C’è un’ultima considerazione da fare a proposito di Svezia e NATO. L’ingresso di Stoccolma nell’Alleanza ha solo in minima parte a che fare con la crisi ucraina. La fine formale dello status di neutralità del paese scandinavo moltiplica i rischi di essere coinvolto in un eventuale conflitto tra NATO e Russia, con conseguenze facilmente immaginabili. È evidente che questa decisione non comporta alcun beneficio in termini di sicurezza per la popolazione ma è un desiderio che nutre da decenni la classe politica svedese, non da ultimo per le opportunità che si apriranno sul fronte del mercato delle armi.

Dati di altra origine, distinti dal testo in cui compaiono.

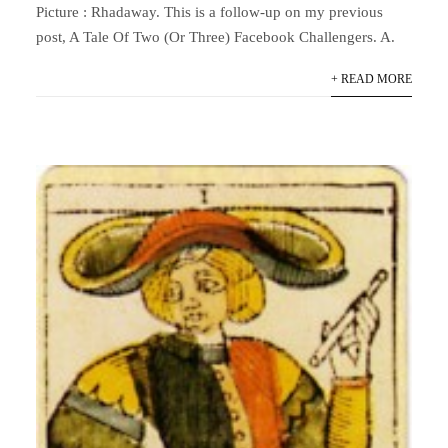
Picture : Rhadaway. This is a follow-up on my previous
post, A Tale Of Two (Or Three) Facebook Challengers. A.
+ READ MORE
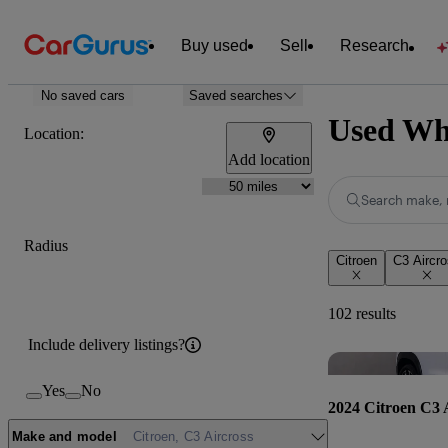
Buy used
Sell
Research
No saved cars
Saved searches
Used Whi
Location:
Add location
Search make, 
Radius
Citroen
C3 Aircr
102 results
Include delivery listings?
Yes
No
2024 Citroen C3 
Make and model
Citroen, C3 Aircross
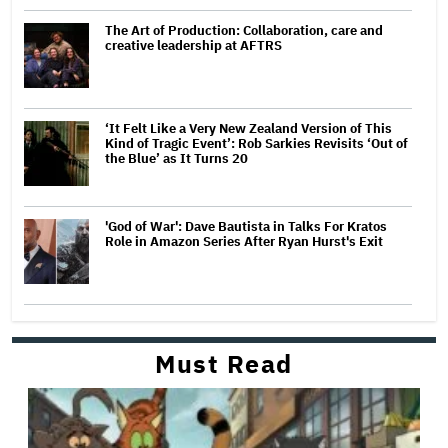
The Art of Production: Collaboration, care and
creative leadership at AFTRS
‘It Felt Like a Very New Zealand Version of This
Kind of Tragic Event’: Rob Sarkies Revisits ‘Out of
the Blue’ as It Turns 20
'God of War': Dave Bautista in Talks For Kratos
Role in Amazon Series After Ryan Hurst's Exit
Must Read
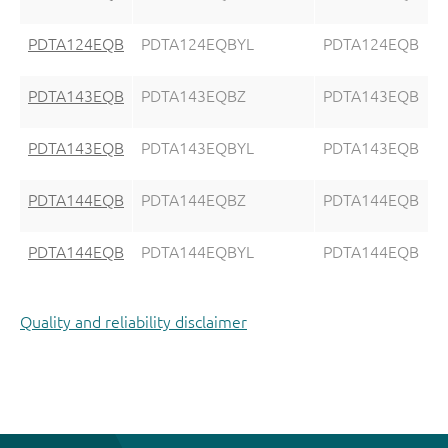
PDTA124EQB
PDTA124EQBYL
PDTA124EQB
PDTA143EQB
PDTA143EQBZ
PDTA143EQB
PDTA143EQB
PDTA143EQBYL
PDTA143EQB
PDTA144EQB
PDTA144EQBZ
PDTA144EQB
PDTA144EQB
PDTA144EQBYL
PDTA144EQB
Quality and reliability disclaimer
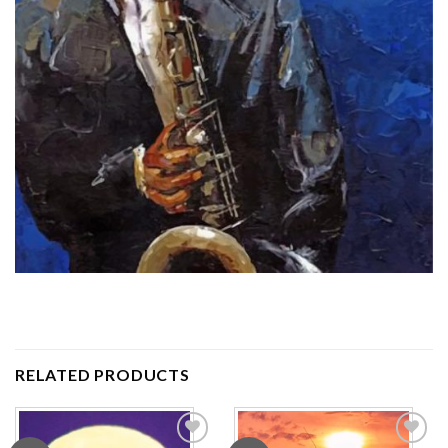
RELATED PRODUCTS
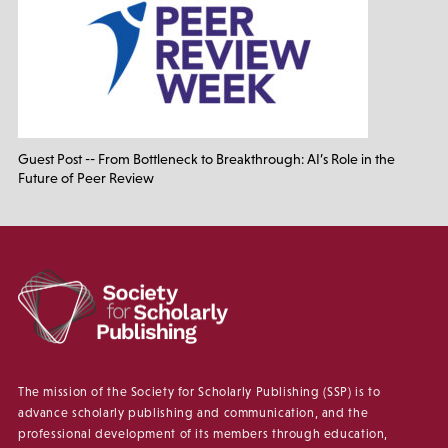
Guest Post -- From Bottleneck to Breakthrough: AI’s Role in the
Future of Peer Review
The mission of the Society for Scholarly Publishing (SSP) is to
advance scholarly publishing and communication, and the
professional development of its members through education,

Per gli Stati Uniti, la formalizzazione dell’ingresso della Svezia nella NATO è un elemento cruciale nei piani di avvicinamento ai confini russi. Per la posizione geografica che occupa, sembra essere tuttavia la Finlandia a rappresentare la parte più importante, anche se è la Svezia a rimanere la priorità per Washington. Tanto che l’amministrazione Biden ha tutta l’intenzione di consolidare la partnership militare con Stoccolma anche in assenza della ratifica dell’adesione al Patto Atlantico.

Proprio nei giorni scorsi è arrivata la notizia dell’avvio di trattative per la sottoscrizione di un patto per la sicurezza tra USA e Svezia che, una volta implementato, consentirà alle forze armate americane di operare in territorio svedese. In altre parole, come ha spiegato nel suo blog Indian Punchline l’ex diplomatico indiano M K Bhadrakumar, gli Stati Uniti “non aspetteranno la formalizzazione dell’accesso della Svezia alla NATO, ma la considereranno come un alleato NATO di fatto” grazie all’accordo di cooperazione militare allo studio.

Secondo Bhadrakumar, l’urgenza americana dipende in particolare dalla presenza e dalle manovre strategiche della Russia nella regione artica. L’apertura delle rotte navigabili in quest’area per via dei cambiamenti climatici ha scatenato una competizione che ha risvolti di natura economica ed energetica potenzialmente esplosivi. In questo quadro, i paesi “artici” come la Svezia che dispongono di sistemi militari avanzati diventano fondamentali nei calcoli delle grandi potenze. Riassumendo perciò le ansie americane in relazione alla partnership militare con Stoccolma, conclude l’ex ambasciatore e commentatore indiano, “lo spettro che ossessiona gli USA” è che attualmente “l’Artico è russo”.